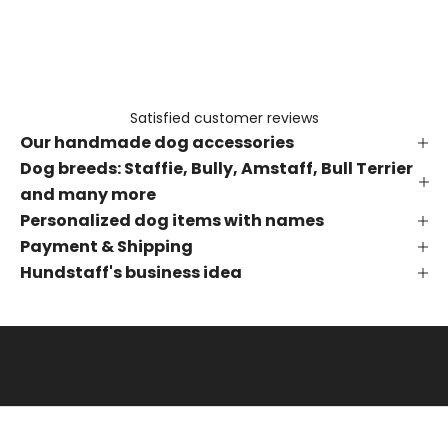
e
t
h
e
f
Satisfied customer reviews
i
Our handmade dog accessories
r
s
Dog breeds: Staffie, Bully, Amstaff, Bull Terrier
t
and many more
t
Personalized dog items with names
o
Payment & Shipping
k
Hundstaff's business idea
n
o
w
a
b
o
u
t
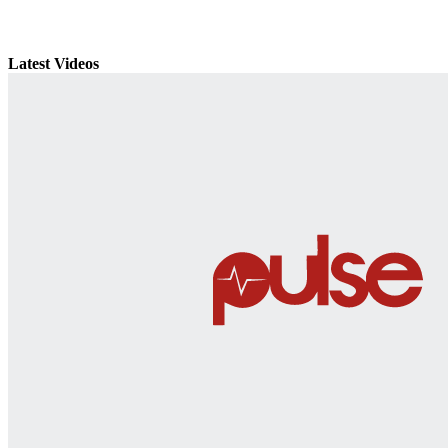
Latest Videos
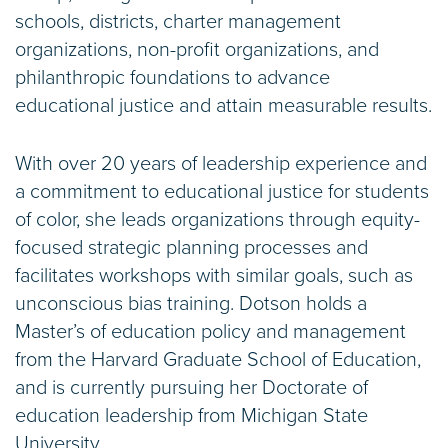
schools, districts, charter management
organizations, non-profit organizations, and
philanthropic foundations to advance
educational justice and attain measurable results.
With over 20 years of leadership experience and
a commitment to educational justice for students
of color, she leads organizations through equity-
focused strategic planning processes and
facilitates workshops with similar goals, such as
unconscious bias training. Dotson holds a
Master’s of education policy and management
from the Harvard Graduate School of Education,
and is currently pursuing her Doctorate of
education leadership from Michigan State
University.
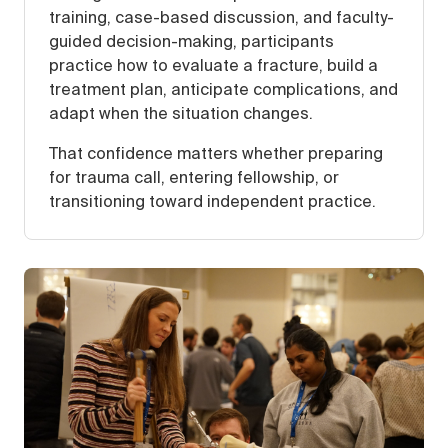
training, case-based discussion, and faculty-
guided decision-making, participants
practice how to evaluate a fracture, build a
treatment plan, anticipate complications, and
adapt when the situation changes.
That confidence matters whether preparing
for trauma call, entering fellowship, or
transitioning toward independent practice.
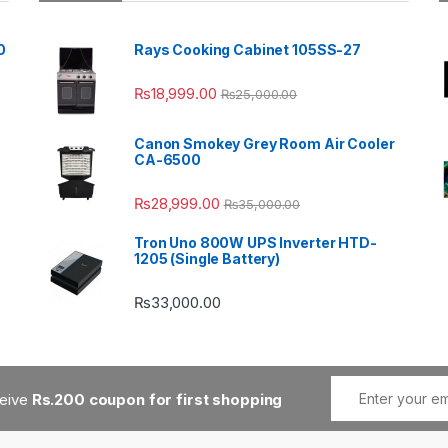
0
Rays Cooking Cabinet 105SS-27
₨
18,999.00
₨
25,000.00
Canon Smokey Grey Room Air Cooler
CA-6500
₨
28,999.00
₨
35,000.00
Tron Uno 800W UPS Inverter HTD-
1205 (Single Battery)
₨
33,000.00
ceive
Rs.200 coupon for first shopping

──────────

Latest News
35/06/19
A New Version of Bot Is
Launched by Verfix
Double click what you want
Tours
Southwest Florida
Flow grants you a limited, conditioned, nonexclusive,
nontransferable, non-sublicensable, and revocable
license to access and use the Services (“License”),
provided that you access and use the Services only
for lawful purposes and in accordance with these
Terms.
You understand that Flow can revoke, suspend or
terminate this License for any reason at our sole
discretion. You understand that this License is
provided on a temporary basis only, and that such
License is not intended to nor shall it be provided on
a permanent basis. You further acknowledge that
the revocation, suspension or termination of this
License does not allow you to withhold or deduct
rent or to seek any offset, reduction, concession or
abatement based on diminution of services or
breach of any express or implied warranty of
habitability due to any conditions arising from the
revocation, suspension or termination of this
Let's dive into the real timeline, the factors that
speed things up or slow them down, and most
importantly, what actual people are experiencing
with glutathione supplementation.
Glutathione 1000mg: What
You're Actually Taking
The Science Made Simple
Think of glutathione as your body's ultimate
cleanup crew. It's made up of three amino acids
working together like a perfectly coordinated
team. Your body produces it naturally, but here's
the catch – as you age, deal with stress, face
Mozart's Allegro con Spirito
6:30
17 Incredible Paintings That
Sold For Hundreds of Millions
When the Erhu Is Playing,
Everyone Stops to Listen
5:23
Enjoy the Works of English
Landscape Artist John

──────────

Copy out each line of the material in which the word "termination" turns up.

the revocation, suspension or termination of this
revocation, suspension or termination of this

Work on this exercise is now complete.